Far Western Portion Of Paradise Divide Area

CB Avalanche Center2019-20 Observations

Location: Paradise Divide Area
Date of Observation: 04/17/2020
Name: Evan Ross
Subject: Far Western Portion Of Paradise Divide Area
Aspect: North, East, South
Elevation: 9,000-12,800

Avalanches: Plenty of Wind Slabs form yesterday’s cycle to be viewed. Call it 20 or so. Vast majority were D1 to D1.5. 2″ to 5″ crowns. A few D2’s with crowns up to around 20″ thick. Most crowns didn’t propagate widely across the majority of the start zone, while a few of the larger ones had some good propagation. There is still something to be said for a propagating 2″ slab. North to east to south near and above treeline covered the majority of the activity, I didn’t see anything on west.

Weather: Beautifully day. Few clouds and the winds in the alpine remained calm to light.

Snowpack: Yesterday’s wind event did a better job then I expected, of pressing the snow into terrain versus stripping it back to the old snow surface. Some slopes were of course blown back to the old snow surface, most had at least 2 inches, to 2 feet of new snow on them. Maybe 18″ of new snow in this snow favored area, but it feels silly to give a number with all the variability out there.

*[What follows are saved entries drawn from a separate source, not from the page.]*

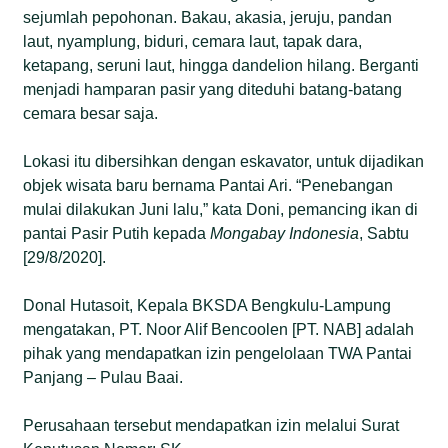
sejumlah pepohonan. Bakau, akasia, jeruju, pandan
laut, nyamplung, biduri, cemara laut, tapak dara,
ketapang, seruni laut, hingga dandelion hilang. Berganti
menjadi hamparan pasir yang diteduhi batang-batang
cemara besar saja.
Lokasi itu dibersihkan dengan eskavator, untuk dijadikan
objek wisata baru bernama Pantai Ari. “Penebangan
mulai dilakukan Juni lalu,” kata Doni, pemancing ikan di
pantai Pasir Putih kepada
Mongabay
Indonesia
, Sabtu
[29/8/2020].
Donal Hutasoit, Kepala BKSDA Bengkulu-Lampung
mengatakan, PT. Noor Alif Bencoolen [PT. NAB] adalah
pihak yang mendapatkan izin pengelolaan TWA Pantai
Panjang – Pulau Baai.
Perusahaan tersebut mendapatkan izin melalui Surat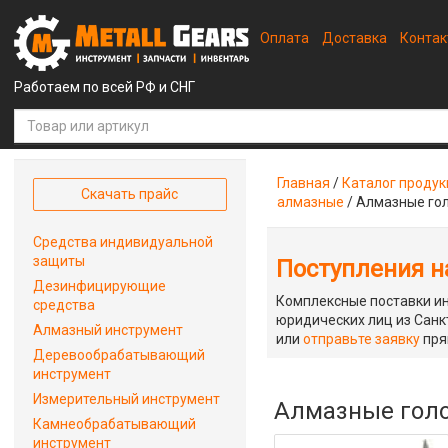
Оплата
Доставка
Конта
Работаем по всей РФ и СНГ
Главная
/
Каталог проду
Скачать прайс
алмазные
/
Алмазные гол
Средства индивидуальной
защиты
Поступления на
Дезинфицирующие
Комплексные поставки ин
средства
юридических лиц из Санкт
Алмазный инструмент
или
отправьте заявку
пря
Деревообрабатывающий
инструмент
Измерительный инструмент
Алмазные голов
Камнеобрабатывающий
инструмент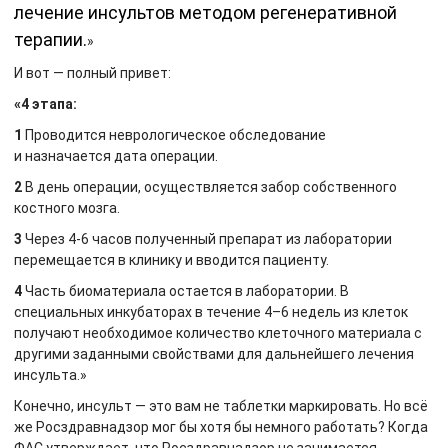
лечение инсультов методом регенеративной
терапии.
»
И вот — полный привет:
«4 этапа:
1
Проводится неврологическое обследование
и назначается дата операции.
2
В день операции, осуществляется забор собственного
костного мозга.
3
Через 4-6 часов полученный препарат из лаборатории
перемещается в клинику и вводится пациенту.
4
Часть биоматериала остается в лаборатории. В
специальных инкубаторах в течение 4–6 недель из клеток
получают необходимое количество клеточного материала с
другими заданными свойствами для дальнейшего лечения
инсульта.»
Конечно, инсульт — это вам не таблетки маркировать. Но всё
же Росздравнадзор мог бы хотя бы немного работать? Когда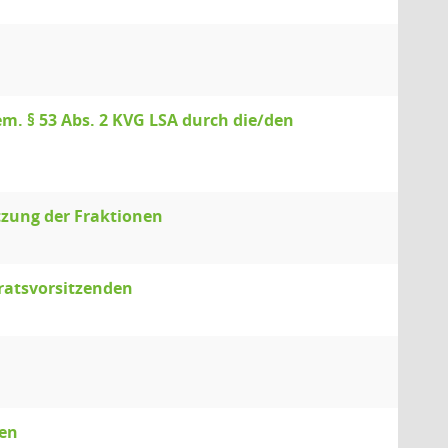
em. § 53 Abs. 2 KVG LSA durch die/den
tzung der Fraktionen
tratsvorsitzenden
nen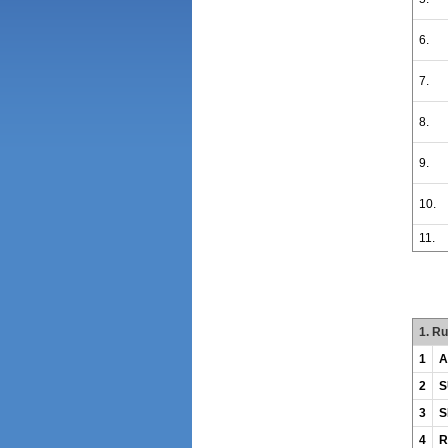
6.
7.
8.
9.
10.
11.
1. R
1
A
2
S
3
S
4
R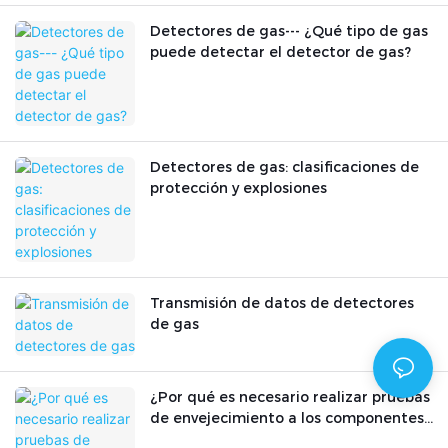
Detectores de gas--- ¿Qué tipo de gas
puede detectar el detector de gas?
Detectores de gas: clasificaciones de
protección y explosiones
Transmisión de datos de detectores
de gas
¿Por qué es necesario realizar pruebas
de envejecimiento a los componentes
electrónicos?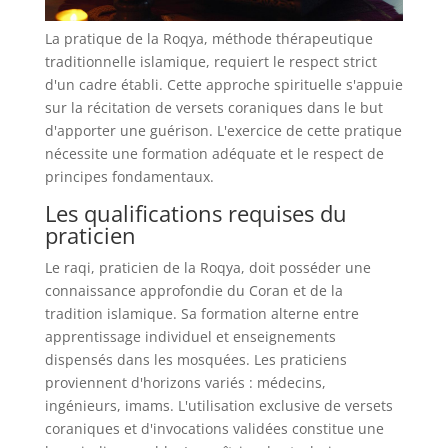
La pratique de la Roqya, méthode thérapeutique
traditionnelle islamique, requiert le respect strict
d'un cadre établi. Cette approche spirituelle s'appuie
sur la récitation de versets coraniques dans le but
d'apporter une guérison. L'exercice de cette pratique
nécessite une formation adéquate et le respect de
principes fondamentaux.
Les qualifications requises du
praticien
Le raqi, praticien de la Roqya, doit posséder une
connaissance approfondie du Coran et de la
tradition islamique. Sa formation alterne entre
apprentissage individuel et enseignements
dispensés dans les mosquées. Les praticiens
proviennent d'horizons variés : médecins,
ingénieurs, imams. L'utilisation exclusive de versets
coraniques et d'invocations validées constitue une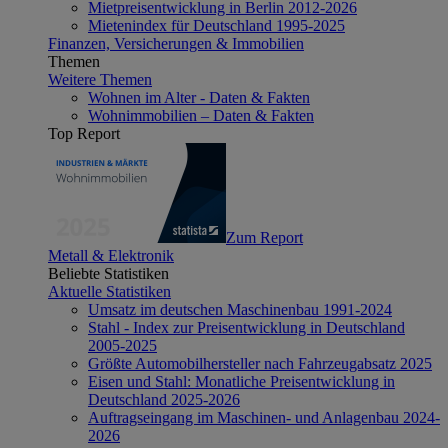
Mietpreisentwicklung in Berlin 2012-2026
Mietenindex für Deutschland 1995-2025
Finanzen, Versicherungen & Immobilien
Themen
Weitere Themen
Wohnen im Alter - Daten & Fakten
Wohnimmobilien – Daten & Fakten
Top Report
Zum Report
Metall & Elektronik
Beliebte Statistiken
Aktuelle Statistiken
Umsatz im deutschen Maschinenbau 1991-2024
Stahl - Index zur Preisentwicklung in Deutschland
2005-2025
Größte Automobilhersteller nach Fahrzeugabsatz 2025
Eisen und Stahl: Monatliche Preisentwicklung in
Deutschland 2025-2026
Auftragseingang im Maschinen- und Anlagenbau 2024-
2026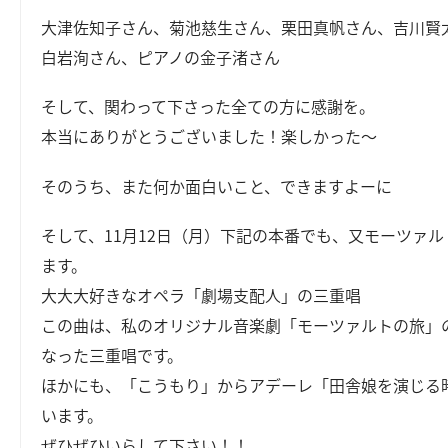
大津佐知子さん、菊池慈生さん、栗田真帆さん、吉川賢
白岩洵さん、ピアノの金子渚さん
そして、関わって下さった全ての方に感謝を。
本当にありがとうございました！楽しかった～
そのうち、また何か面白いこと、できますよーに
そして、11月12日（月）下記の本番でも、又モーツァ
ます。
大大大好きなオペラ「劇場支配人」の三重唱
この曲は、私のオリジナル音楽劇「モーツァルトの旅」
なった三重唱です。
ほかにも、「こうもり」からアデーレ「田舎娘を演じる
います。
ぜひぜひいらして下さい！！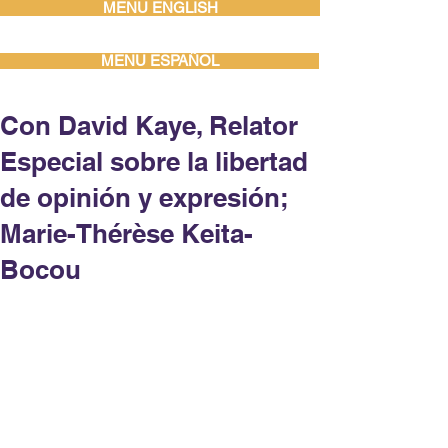
MENU ENGLISH
MENU ESPAÑOL
Con David Kaye, Relator
Especial sobre la libertad
de opinión y expresión;
Marie-Thérèse Keita-
Bocou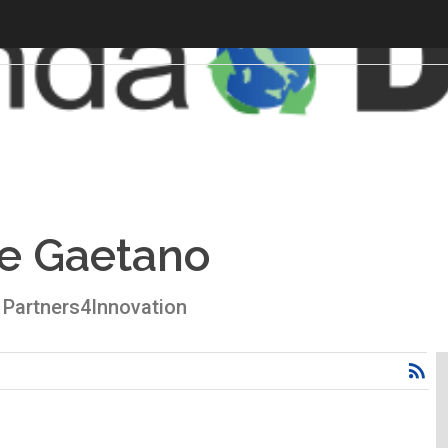
e Gaetano
 Partners4Innovation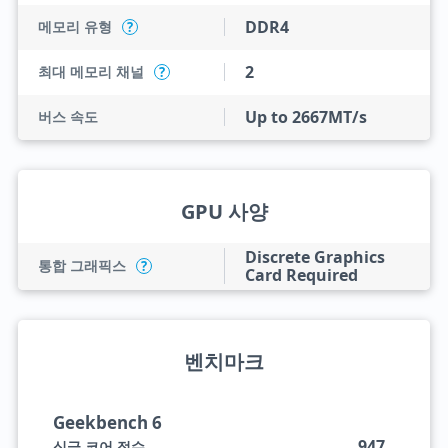
DDR4
메모리 유형
?
2
최대 메모리 채널
?
Up to 2667MT/s
버스 속도
GPU 사양
Discrete Graphics
통합 그래픽스
?
Card Required
벤치마크
Geekbench 6
947
싱글 코어 점수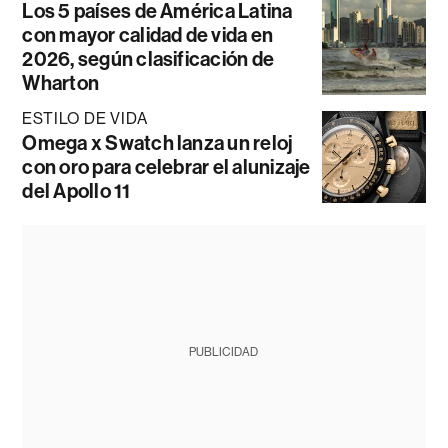
Los 5 países de América Latina
con mayor calidad de vida en
2026, según clasificación de
Wharton
ESTILO DE VIDA
Omega x Swatch lanza un reloj
con oro para celebrar el alunizaje
del Apollo 11
PUBLICIDAD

The facets and soft crusts around the old snow surface were something to keep in mind. We chose to ski some wind-loaded terrain and avoid others. So the assessment portion was there. No obvious signs of instability. The new snow was either very light, thin with a little cohesion, or thick and set up.

The northerly slopes in the alpine stayed dry. While many others were feeling the effects of the strong April sun. I suspect that many of those sunny slopes with thin slabs will be crusty tomorrow.

Regarding wet snow avalanches, we spent most of our day at upper elevations. The thick or wind pressed snow seemed to limit loose wet avalanches as the recent snow transitioned today. Rollerballs and a couple loose wet avalanches were observed mainly below about 11,000ft.